I have to admit that we are “receipt hoarders” here in the NotMadeofMoney household. First, we save our receipts because we use them to enter the relevant information into Quicken, the software we use for our personal finances. But there are other reasons we’ve found for keeping our receipts:
I hate when I purchase something and then find it on sale a week later. Fortunately, keeping track of my receipts can relieve some of that angst. Some stores will let you simply bring in your receipt and show them that you paid more for the time within the last thirty days or so. Other stores will require you to return the item you purchased and buy the same item, again, at the sale price. In either instance, you’ll be glad that you saved that tiny scrap of paper.
Despite all of your planning and shopping, some gifts just don’t come out as well as you hoped they would. Perhaps the sweater you bought your sister is a size too large, or maybe your niece already has that Barbie that you selected for her. Having your receipt makes it easy to exchange that gift for another item that will be more useful to the recipient.
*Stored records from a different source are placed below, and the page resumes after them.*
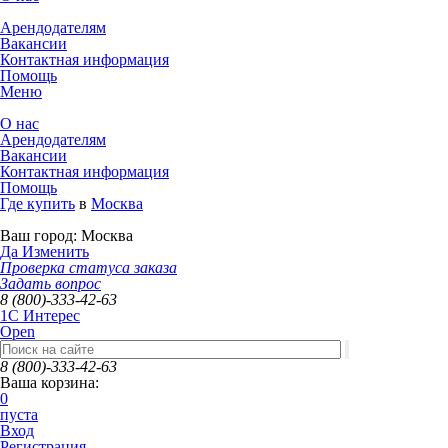
Арендодателям
Вакансии
Контактная информация
Помощь
Меню
О нас
Арендодателям
Вакансии
Контактная информация
Помощь
Где купить
в
Москва
Ваш город:
Москва
Да
Изменить
Проверка статуса заказа
Задать вопрос
8 (800)-333-42-63
1C Интерес
Open
8 (800)-333-42-63
Ваша корзина:
0
пуста
Вход
Регистрация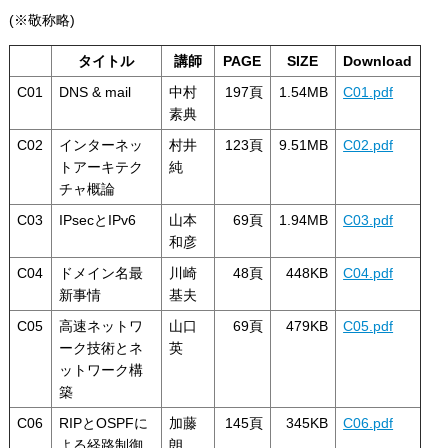
(※敬称略)
タイトル
講師
PAGE
SIZE
Download
C01
DNS & mail
中村
197頁
1.54MB
C01.pdf
素典
C02
インターネッ
村井
123頁
9.51MB
C02.pdf
トアーキテク
純
チャ概論
C03
IPsecとIPv6
山本
69頁
1.94MB
C03.pdf
和彦
C04
ドメイン名最
川崎
48頁
448KB
C04.pdf
新事情
基夫
C05
高速ネットワ
山口
69頁
479KB
C05.pdf
ーク技術とネ
英
ットワーク構
築
C06
RIPとOSPFに
加藤
145頁
345KB
C06.pdf
よる経路制御
朗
Sometimes bad things happen to our purchases. The CD player you bought might have played perfectly on Christmas morning, but now it is skipping like crazy. When you have to return a defective item to the store you purchased it at, having your receipt will make the process go much more smoothly. If your item has an extended warranty, you will need that receipt to prove your item’s date of purchase.
We do have a regular cycle of purging receipts, so they don’t build up to an unmanageable amount. Anything that has a warranty or was given as a gift is kept in a special file. Receipts that are for regular grocery store items, gas purchases, etc., are shredded once they’ve cleared the bank and we’ve verified their accuracy.